Perhaps his best NBA skill is his shooting stroke. While he only shot 28% from distance, his mechanics are solid and smooth. His shot preparation is solid, however his release is slow, no doubt a key factor as to why his percentage is so low. Ellenson did shoot 75% from the line, making nearly 6 trips to the charity stripe a game. He shows great potential as a pick and pop big, fading to behind the three and attacking closeouts he should be a nightmare for defences.


This list is fairly short and comes down to one thing. Defence. Ellenson is an atrocious defender at this point in his career, neither being adept at contesting shots at the rim nor quick enough to contain penetration. Despite his size and strength he is also very poor defending the post, going for ball fakes and leaving his feet all too easily. There is a silver lining. A reason he does not alter shots at the rim is because he rarely made the proper rotation. This is promising because it does not mean he is physically unable to do so, just that as a teenager he may not have grasped the proper defensive concepts at Marquette. Many big men have this problem at a young age, as their defensive responsibilities are great, sometimes their minds simply cannot catch up. The situation is similar when he defends the low block. If Ellenson would be more patient and mature he would have much greater success at staying in front of his man and walling them from the rim using his great length. When trying to stop penetration, Ellenson is often hunched and not in a proper stance, slowing his feet and making him off balance. If the team who drafts him can correct this he may be slightly more reliable defending the perimeter.

While a very smooth athlete, Ellenson is not explosive and needs a head of steam to rise up with great athletes. He compensates for that lack of explosiveness with great touch and strength, but the fact that he lacks the ability to consistently rise up above the defence and dunk the ball through traffic could hinder him.

Finally his shot. As mentioned Ellenson has a great stroke and good mechanics, but his release is very slow and the footwork he utilizes is not optimal to counteracting that.

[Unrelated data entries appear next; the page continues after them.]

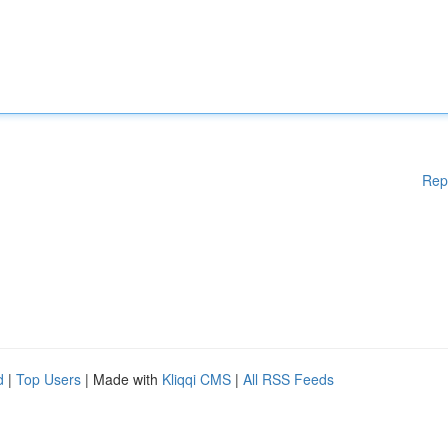
Rep
d
|
Top Users
| Made with
Kliqqi CMS
|
All RSS Feeds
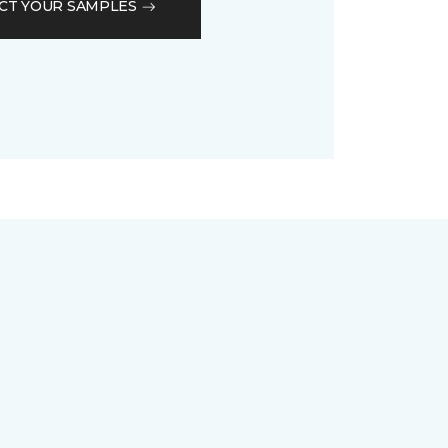
CT YOUR SAMPLES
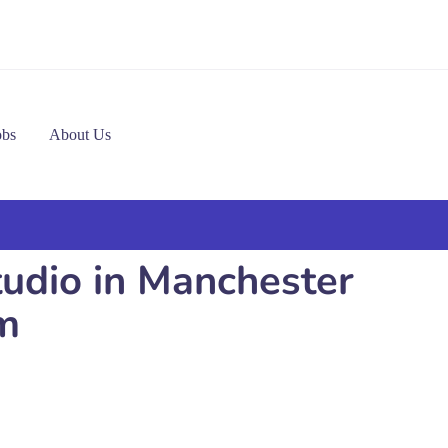
obs
About Us
tudio in Manchester
m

He uses the 1-2 technique consistently, meaning that when catching the ball he plants his left foot, then his right, before exploding off the ground. While fundamentally sound, Ellenson should be hoping into his shot, landing on both feet and exploding. This sublte change in footwork would quicken his release dramatically. When he misses it is because his shot is flat, meaning he is either rushed or does not get enough lift on his jumper (again he is smooth but not explosive), so changing into a hop shooter would help in this regard too, as he would be able to be more balanced and explosive that way.


Many NBA teams are looking for a playmaking big who can shoot the ball, handle in transition and pass, and Ellenson fits the bill nicely. It is unlikely that Ellenson will ever be a great defender such as Draymond Green, but many of his defensive issues can be remedied relatively easily. He only turned 19 in January and is still extremely young, so it’s not too late for him to improve. As such, coupled with his considerably impressive offensive arsenal, Ellenson should go in the 6-10 range of the lottery, where teams such as New Orleans or Toronto are looking to add some frontcourt talent alongside either Anthony Davis or Jonas Valanciunas.